■ THE PROBLEM ■
Apart from the pictures, every part of the records below gets retyped exactly.

========

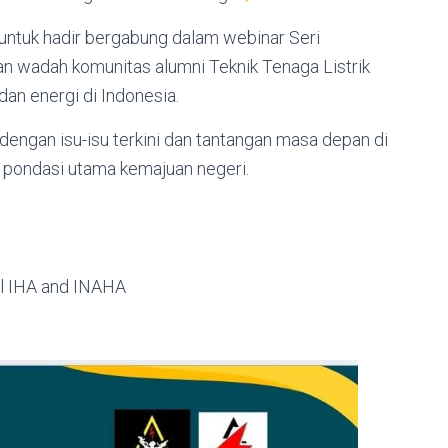
ntuk hadir bergabung dalam webinar Seri
an wadah komunitas alumni Teknik Tenaga Listrik
dan energi di Indonesia.
engan isu-isu terkini dan tantangan masa depan di
di pondasi utama kemajuan negeri.
ol IHA and INAHA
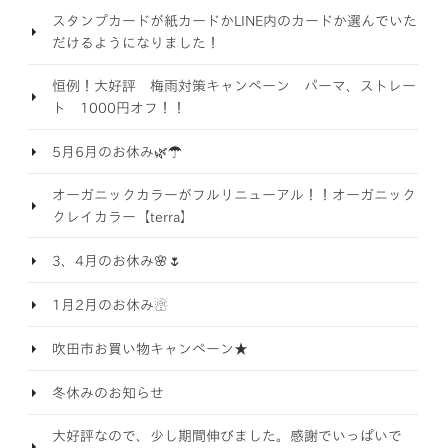
スタンプカードが紙カードかLINE内のカードか選んでいた
だけるようになりました！
恒例！大好評 梅雨対策キャンペーン パーマ、ストレー
ト 1000円オフ！！
5月6月のお休み🌿☂️
オーガニックカラーがフルリニューアル！！オーガニック
クレイカラー【terra】
3、4月のお休み🌸🌷
1月2月のお休み☃️
吹田市お買い物キャンペーン★
冬休みのお知らせ
大好評なので、少し期間伸びました。感謝でいっぱいで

========

■ RESPONSE TO THIS EXERCISE ■
ntuk hadir bergabung dalam webinar Seri
an wadah komunitas alumni Teknik Tenaga Listrik
dan energi di Indonesia.
engan isu-isu terkini dan tantangan masa depan di
di pondasi utama kemajuan negeri.
ol IHA and INAHA
スタンプカードが紙カードかLINE内のカードか選んでいた
だけるようになりました！
恒例！大好評 梅雨対策キャンペーン パーマ、ストレー
ト 1000円オフ！！
5月6月のお休み🌿☂️
オーガニックカラーがフルリニューアル！！オーガニック
クレイカラー【terra】
3、4月のお休み🌸🌷
1月2月のお休み☃️
吹田市お買い物キャンペーン★
冬休みのお知らせ
大好評なので、少し期間伸びました。感謝でいっぱいで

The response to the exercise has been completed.